Number of Solutions for Quadratic Equations
Number of solutions for quadratic equations is a Grade 11 Algebra 1 concept from enVision Chapter 9 connecting graph behavior to algebraic solutions. A quadratic y = ax^2 + bx + c can have 0, 1, or 2 x-intercepts matching the 0, 1, or 2 real solutions. Two distinct real solutions mean the parabola crosses the x-axis twice — y = x^2 - 5x + 4 gives x = 1 and x = 4. One repeated solution means the vertex touches the axis — y = x^2 - 6x + 9 factors to (x-3)^2 = 0, giving x = 3. No real solutions means the parabola never touches the x-axis — y = x^2 + 5 has no real roots since x^2 = -5 is impossible.
Key Concepts
The $x$ intercepts of the graph of $y = ax^2 + bx + c$ are the solutions of $ax^2 + bx + c = 0$. There are three possibilities:.
1. If both solutions are real numbers, and unequal, the graph has two $x$ intercepts.
Common Questions
How many solutions can a quadratic equation have?
Zero, one, or two real solutions, corresponding to 0, 1, or 2 x-intercepts on the parabola.
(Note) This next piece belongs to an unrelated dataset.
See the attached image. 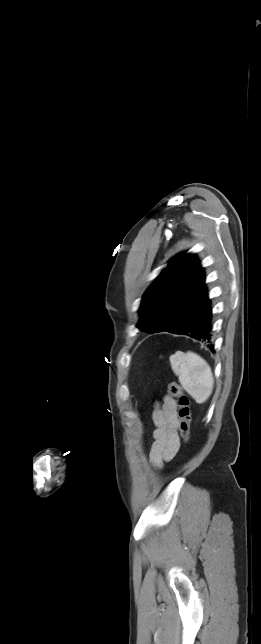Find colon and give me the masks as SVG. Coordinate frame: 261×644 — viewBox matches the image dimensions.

Why does y = x^2 - 5x + 4 have two x-intercepts?
It factors to (x-1)(x-4) = 0, giving x = 1 and x = 4 — two distinct real solutions. The parabola crosses the x-axis at both points.
Why does y = x^2 - 6x + 9 have only one x-intercept?
It factors to (x-3)^2 = 0, giving one repeated solution x = 3. The vertex of the parabola sits exactly on the x-axis.
Why does y = x^2 + 5 have no x-intercepts?
Setting x^2 + 5 = 0 gives x^2 = -5, which has no real solutions. The parabola sits entirely above the x-axis.
How does the discriminant relate to the number of solutions?
Positive discriminant = 2 solutions, zero discriminant = 1 solution, negative discriminant = 0 real solutions.
What is a repeated solution in a quadratic?
When the discriminant equals zero, both solutions have the same value. The parabola is tangent to the x-axis at that point, which is also the vertex.